Established in Edinburgh in 1826, the Six Foot High Club was a men’s-only fitness organisation created “for the express encouragement, practice, and promotion of all national and manly games”.

Six Foot High Club gymnastics

Six Foot High Club gymnastics

The club met three times a week, and as its name not-so-subtly suggests, they refused any person measuring under 6 feet tall.

Admittance rules were strict. Each new candidate was required to meet the agreed height provision standing “in his stocking soles”, and, to ensure absolute accuracy, an adjustable cross bar set at a minimum of 6 feet from the ground was installed. If a sheet of writing paper could be placed between the head of the aspiring member and the cross bar, he was declared “wanting” and refused membership.

The Six Foot High Club drew most of its subscribers from the Edinburgh area. Membership was capped at 135 - an impressive tally (if it was ever reached) when you consider that the average height for men in Scotland at this time was approximately 5”3.

Activities were mainly centred around gymnastics and athletics. The club had a gymnasium in East Thistle Street and a training ground at Inverleith. The club’s motto, ‘Scientia viribus juncta’, referred to the relationship between strength and skill.
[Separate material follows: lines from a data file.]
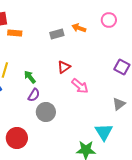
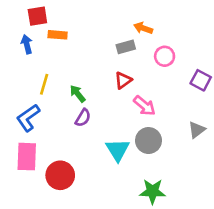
pink circle: (109, 20) -> (165, 56), moved
gray rectangle: (57, 34) -> (126, 47), moved
gray circle: (46, 112) -> (148, 141), moved
cyan triangle: (104, 132) -> (118, 150), moved

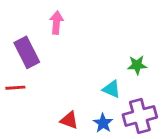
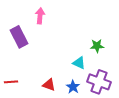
red line: (15, 88) -> (11, 82), moved
purple cross: (140, 116) -> (99, 82), turned 35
Six Foot High Club athletics

Six Foot High Club athletics

Other sports included hammer-throwing - an exercise “particularly well-calculated for bringing into play all the muscles of the body”, rifle shooting, fencing and wrestling. Competition was fierce, and medals were awarded to the gentlemen who scored the highest points.

Away from sport, the club was very particular about its social dress code, stipulating that all gentlemen wear the “finest dark green cloth coat, double-breasted with special buttons and a velvet collar”. A top hat was required for special occasions. In other words, to be a member of the Six Foot High Club you needed to be naturally tall and rather wealthy - this was not a club for wheel-tappers and shunters.

The club had a penchant for attracting notable literary figures. The most famous of these being Edinburgh-born writer Sir Walter Scott, who became club umpire.

Scott, who was considered tall, but not quite tall enough to join the club on merit, was inscribed as an honourary member alongside a handful of fellow literary figures.

Writing in 1829, Scott said: “What a tail of the alphabet I should draw after me, were I to sign with indications of the different societies I belong to, beginning with the presidency of the Royal Society of Edinburgh and ending with umpire of the Six Foot High Club”.

In later years, another famous Edinburgh author, Robert Louis Stevenson, also joined the club.

Following treks and hunting trips, members of the Six Foot High Club frequented Stevenson’s neck of the woods, using the Hunters’ Tryst Inn as a base on numerous occasions.

In his unfinished novel St Ives, Stevenson made mention of the club, citing their predilection for alcohol and the fact that although “six feet was their standard, they all exceeded that measurement considerably”.

Edinburgh’s Six Foot High Club is long since defunct, however, there are similar clubs out there in 2016.

The Tall Persons Club GB & Ireland was founded in 1991, acting as “a social outlet that facilitates the meeting of equally elevated souls”. The average height of female members is 6”1, with male members averaging 6”6.

The club, which marks its 25th anniversary this year, recognises Edinburgh’s Six Foot High Club of 1826 as the first of its kind.